Besides a full teaching and conducting schedule at Hartt, Marijosius continued as organist at St. Andrew's and sometimes at the Cathedral of Saint Joseph in Hartford. He also served as a guest conductor with the Chicago Symphony Orchestra and the New York Symphony of the Air; he was music director and conductor for several community symphony orchestras and various state youth orchestras; he was also a conductor at numerous summer music festivals. He was an accompanist for soloists in a number of cities in the U.S. and Canada. Fluent in Russian, he interpreted for Mstislav Rostropovich and Aram Khachaturian who were both guests at Hartt. (Marijosius also knew Polish, German, and of course, Lithuanian; he also knew some Italian and loved to quote Latin sayings.)

Marijosius liked to introduce Lithuanian composers to the American public and was a conductor of the Lithuanian language productions of Verdi’s La Forza del Destino and Un Ballo in Maschera at the Lithuanian Opera of Chicago. He was instrumental in commissioning three one-act operas by Lithuanian-American composers.
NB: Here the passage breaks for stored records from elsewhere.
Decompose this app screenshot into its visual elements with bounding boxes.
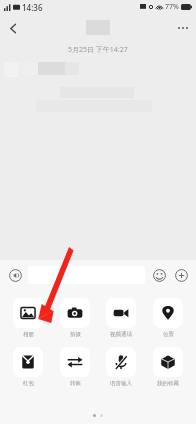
staticText: 14:36 xyxy=(22,2,43,13)
staticText: 相册 xyxy=(23,331,34,338)
button[interactable]: More options xyxy=(170,15,196,41)
button[interactable]: 红包 xyxy=(6,347,50,387)
button[interactable]: 视频通话 xyxy=(99,298,143,338)
staticText: 位置 xyxy=(163,331,174,338)
staticText: 视频通话 xyxy=(110,331,132,338)
button[interactable]: 位置 xyxy=(146,298,190,338)
staticText: 语音输入 xyxy=(110,380,132,387)
button[interactable]: 语音输入 xyxy=(99,347,143,387)
button[interactable] xyxy=(28,266,145,284)
button[interactable]: More attachments xyxy=(171,265,191,285)
button[interactable]: Back xyxy=(0,15,26,41)
staticText: 转账 xyxy=(70,380,81,387)
staticText: 我的收藏 xyxy=(157,380,179,387)
button[interactable]: 拍摄 xyxy=(53,298,97,338)
button[interactable]: Emoji xyxy=(149,265,169,285)
button[interactable]: 我的收藏 xyxy=(146,347,190,387)
button[interactable]: Voice message xyxy=(5,265,25,285)
button[interactable]: 相册 xyxy=(6,298,50,338)
staticText: 5月25日 下午14:27 xyxy=(68,45,128,55)
staticText: 77% xyxy=(165,2,179,12)
button[interactable]: 转账 xyxy=(53,347,97,387)
staticText: 拍摄 xyxy=(70,331,81,338)
staticText: 红包 xyxy=(23,380,34,387)
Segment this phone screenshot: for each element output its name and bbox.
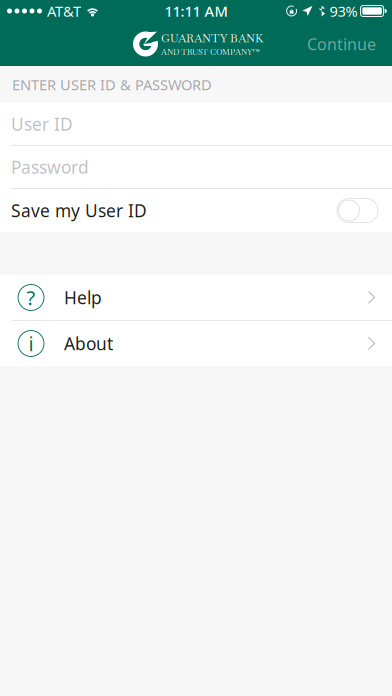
staticText: Help	[64, 286, 102, 309]
button[interactable]: i	[0, 321, 392, 366]
staticText: i	[28, 330, 34, 357]
staticText: AT&T	[47, 1, 81, 21]
staticText: Save my User ID	[11, 199, 147, 222]
button[interactable]: Password	[0, 146, 392, 188]
staticText: ENTER USER ID & PASSWORD	[12, 75, 212, 94]
staticText: Password	[11, 156, 89, 178]
staticText: 93%	[330, 1, 358, 21]
staticText: 11:11 AM	[164, 1, 228, 21]
button[interactable]: ?	[0, 275, 392, 320]
staticText: User ID	[11, 112, 73, 136]
staticText: About	[64, 332, 113, 355]
staticText: GUARANTY BANK	[161, 31, 263, 46]
button[interactable]: Save my User ID	[0, 189, 392, 232]
staticText: Continue	[307, 33, 376, 55]
button[interactable]: User ID	[0, 103, 392, 145]
button[interactable]: Continue	[291, 22, 392, 66]
staticText: AND TRUST COMPANY™	[161, 47, 260, 57]
staticText: ?	[26, 284, 36, 311]
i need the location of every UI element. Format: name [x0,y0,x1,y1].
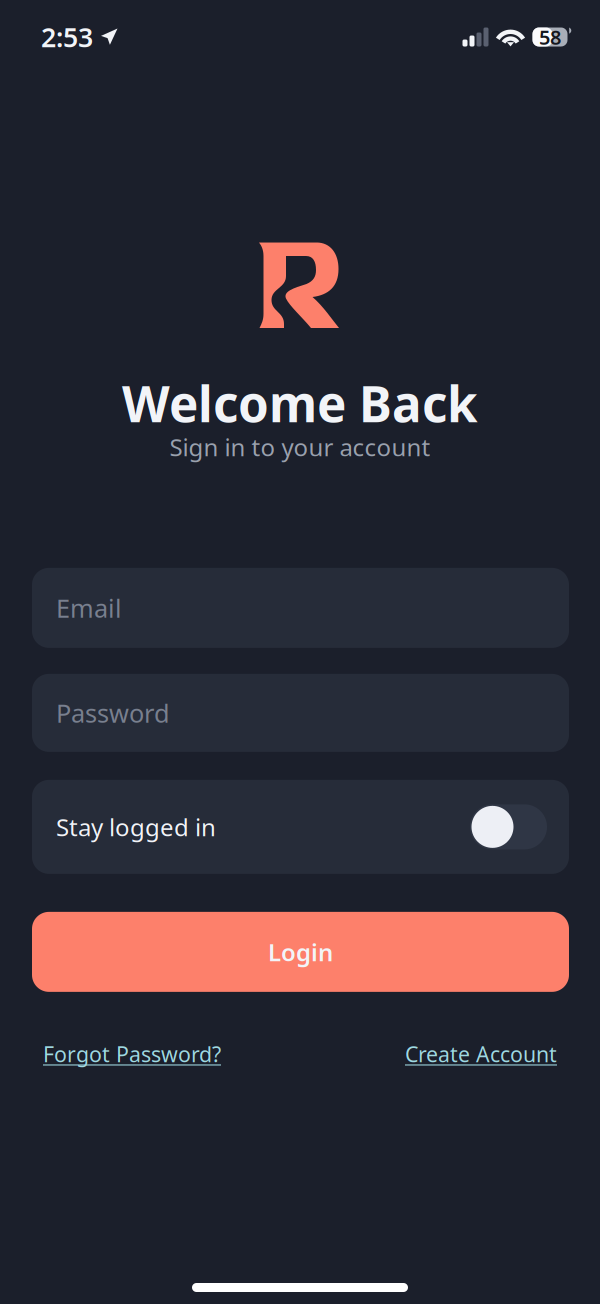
staticText: Welcome Back [122,370,478,436]
staticText: Sign in to your account [170,431,430,463]
staticText: Forgot Password? [43,1040,221,1068]
button[interactable]: Create Account [405,1040,557,1068]
button[interactable]: Stay logged in [0,780,600,874]
button[interactable]: Forgot Password? [43,1040,221,1068]
staticText: 58 [539,24,561,50]
staticText: Create Account [405,1040,557,1068]
staticText: Login [268,936,333,968]
staticText: 2:53 [41,19,93,55]
staticText: Password [56,696,170,730]
button[interactable]: Login [0,912,600,992]
staticText: Email [56,591,122,625]
staticText: Stay logged in [56,811,216,843]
When one of the composers was unable to keep his commitment, Marijosius, who could be counted on to honor commitments, composed one of the operas himself. Entitled The Oath, he soon conducted all three of the new one-act operas at the Lithuanian Opera of Chicago.

In 1974, Vytautas Marijosius visited Lithuania. The older generation of musicians welcomed him like a living legend, but he was an unknown to the young generations, because the Soviet government had forbidden citizens to even mention his name.

Vytautas Marijosius spent the sunset of his life at the convent of the Lithuanian Sisters of the Immaculate Conception, in Putnam, Connecticut. He now rests in peace in the convent’s cemetery next to his beloved wife of fifty-three years, whom he outlived by nine years. He designed their headstone himself. It is elegant and one of a kind, just like the man of many talents who designed it.

Vytautas Marijosius lives on in the memories of his son and two daughters and their families and of all who know him. He also lives in the accomplishments of those whom he taught, and hopefully now will also live in the achievements of the recipients of The American Prize—Vytautas Marijosius Award in Conducting, established in his memory.


  1. David,
    Heard a wonderful story about Marijosius from the late Peter Harvey.
    It seems that Peter had a Russian voice student who very much appreciated working with him. When she left to go back to Russia, she gave Peter a beautiful triptych. Peter went to show it to Marijosius and Marijosius said, "I have a rule that I never accept gifts from students … but this I will accept." So that's how peter ended up giving Marijosius a present.
    By the way, I was a student of his at Hartt in the late 60s. You and I crossed paths briefly--mostly because I was Richard Tuckerman's roomate.
    Best wishes,
    Stephen D. Bruce, Ph.D.

  2. I met Vytautas Marijosius at Hartt in 1983 or 1984.
    I was a major in guitar and had some credits to take conducting. We went through Max Rudolf's Grammar on conducting. He was a real musician and very dedicated. I remember doing the opening of Beethoven II and how he reacted not to my stick but to my gut feeling and listening of the music. An incredibly sensitive man. Later on he took me to his home and we sat at his piano and went through scores, Mozart g-minor, Beethoven VII etc. Unforgettable! He said I had a good hand for conducting so I followed this calling.